Ce projet de loi comprend de nombreuses autres mesures, mais son article 1er est primordial ; il motive à lui seul notre opposition.

L'article 2 est tout aussi important ; il s'inscrit dans la même logique d'un changement de paradigme opéré au nom de la nécessaire accélération de la justice criminelle. J'ai suivi personnellement l'expérimentation des cours criminelles départementales, siégeant, avec ma collègue Agnès Canayer, au sein du comité chargé de son évaluation. Le comité a démontré qu'à moyens constants les objectifs du dispositif n'étaient pas atteints. Ils ne le sont pas davantage depuis la généralisation desdites cours !

Cet article 2 est fondamentalement rétrograde. Il remet en cause des garanties qui nous avaient été présentées, il n'y a pas si longtemps, comme essentielles pour éviter que ces cours ne deviennent l'instrument d'une justice à deux vitesses.
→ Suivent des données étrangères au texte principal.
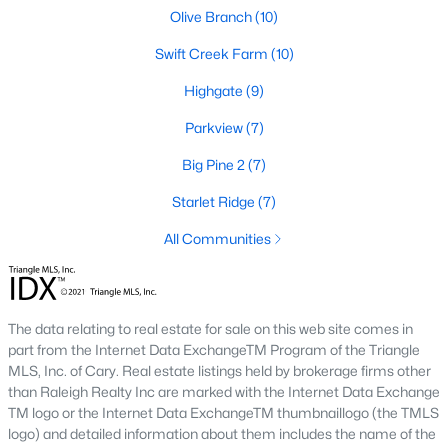
desirable places to live, many homebuyers are
«
1
»
Olive Branch
(10)
choosing to call Clayton home for its affordable
Swift Creek Farm
(10)
real estate and s
View More Blogs
Highgate
(9)
Parkview
(7)
Big Pine 2
(7)
Popular Searches in Clayton, NC
Starlet Ridge
(7)
Clayton Homes for Sale
All Communities
Single Family Homes for Sale
Townhomes for Sale
The data relating to real estate for sale on this web site comes in
Condos for Sale
part from the Internet Data ExchangeTM Program of the Triangle
Land for Sale
MLS, Inc. of Cary. Real estate listings held by brokerage firms other
than Raleigh Realty Inc are marked with the Internet Data Exchange
New Construction Homes for Sale
TM logo or the Internet Data ExchangeTM thumbnaillogo (the TMLS
logo) and detailed information about them includes the name of the
Luxury Homes for Sale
Dans la réalité, ce sont majoritairement les violences sexuelles qui sont visées par ces articles 1er et 2. Pourtant, rien n'est prévu pour l'accompagnement et la protection des victimes de tels crimes ; le processus prévu tend même à éloigner une telle perspective. Si l'ambition d'aller plus vite est légitime, elle ne saurait se concrétiser sans placer la victime au centre de la réflexion comme c'est le cas en Espagne.
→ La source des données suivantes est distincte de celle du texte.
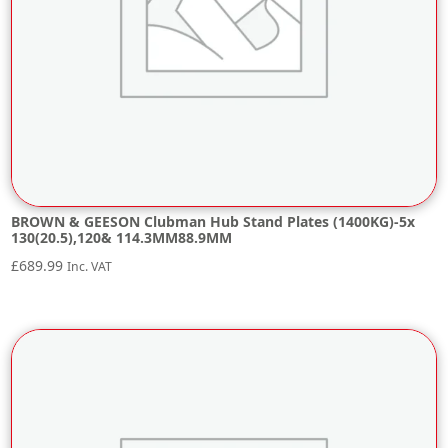
BROWN & GEESON Clubman Hub Stand Plates (1400KG)-5x
130(20.5),120& 114.3MM88.9MM
£
689.99
Inc. VAT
Le temps me manque pour détailler tous les autres aspects critiquables de ce projet de loi. J'exposerai les positions de mon groupe au fil de l'examen des articles et des amendements. Je note toutefois, d'une manière générale, que le texte contient des mesures sans lien avec le gain de temps invoqué et, plus grave encore, sans lien avec l'objectif d'une meilleure protection des victimes. Je pense notamment à l'inscription du plus grand nombre au Fnaeg, à l'article 7 sur la modification des délais applicables au régime des nullités, à l'article 8, et j'en passe : aucune mesure pour accompagner et protéger la victime.

La plupart de ces dispositions marquent un recul pour les droits et les libertés des mis en cause. Telle n'est pas notre conception de la justice.
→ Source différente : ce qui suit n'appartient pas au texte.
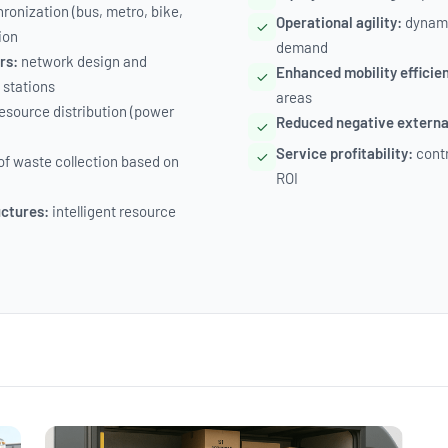
ronization (bus, metro, bike,
Operational agility:
dynami
ion
demand
rs:
network design and
Enhanced mobility efficie
 stations
areas
esource distribution (power
Reduced negative external
Service profitability:
contr
of waste collection based on
ROI
uctures:
intelligent resource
Voilà, mes chers collègues, notre vision générale du texte. J'aurai l'occasion d'expliquer pourquoi il est une mauvaise réponse à un vrai problème et constitue un changement radical dans l'équilibre de notre système judiciaire criminel. Je montrerai, ce faisant, combien sont justifiées les inquiétudes qu'il soulève parmi les victimes, les avocats et les magistrats.

Nous ne pouvons pas voter ce texte et nous souhaitons un débat apaisé, mais constructif, sur ce projet de rupture majeure pour notre pays. (Applaudissements sur les travées du groupe GEST et sur des travées du groupe SER. – Mme Sophie Briante Guillemont applaudit également.)